Financing behavior reinforces the long-horizon nature of these bets. In February 2026, Alphabet announced plans to issue a 100-year bond, an instrument typically associated with utilities, railroads, and sovereign-scale infrastructure, not fast-moving software companies. The message is explicit: AI infrastructure is being financed on multi-decade horizons, with long-term demand assumptions baked in.
Energy constraints add another layer of fragility. Data centers depend on electricity grids that were not designed for this level of concentrated demand. Permitting, transmission upgrades, and grid interconnections take years, not quarters. Capital can move quickly, power cannot.
As AI capacity concentrates among a small number of actors, efficiency increases but resilience declines. Outages matter more. Policy decisions matter more. Geopolitical tensions matter more. Smaller players face rising barriers to entry.
The same infrastructure that creates dominance also creates single points of failure.
Conclusion: Winning AI may mean surviving its own success
So, who controls intelligence?
In the short term, leadership belongs to those delivering the most capable models and fastest deployments. In the longer term, advantage appears to shift toward those able to finance, own, and operate the full AI stack, from silicon and data centers to models and distribution.

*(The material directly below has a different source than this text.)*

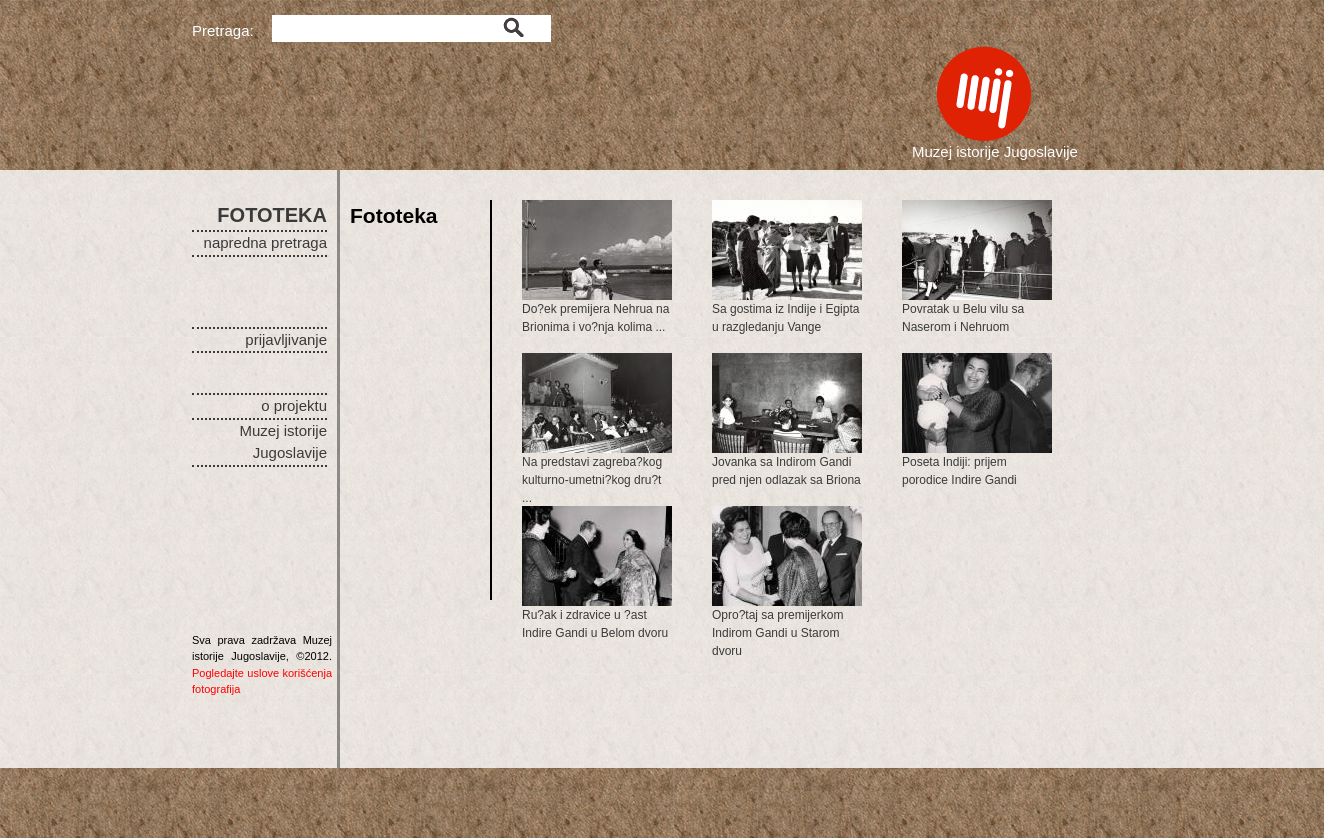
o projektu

Full-stack ownership provides cost control, allocation flexibility, and strategic optionality. Deep partnerships provide scale but embed dependency.
The firms best positioned to dominate AI infrastructure are also those most exposed if demand growth slows or capital cycles tighten.

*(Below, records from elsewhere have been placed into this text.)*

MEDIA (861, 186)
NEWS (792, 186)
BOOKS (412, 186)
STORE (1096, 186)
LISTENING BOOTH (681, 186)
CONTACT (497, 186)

AI is becoming an industrial system shaped by capital allocation discipline, energy availability, and macroeconomic cycles as much as by model innovation.
The defining question of the next phase is not simply who will win AI. It is whether the current infrastructure expansion proves economically sustainable, or whether it lays the groundwork for the next overbuild cycle.
The answer will be found in balance sheets, power grids, and capital discipline.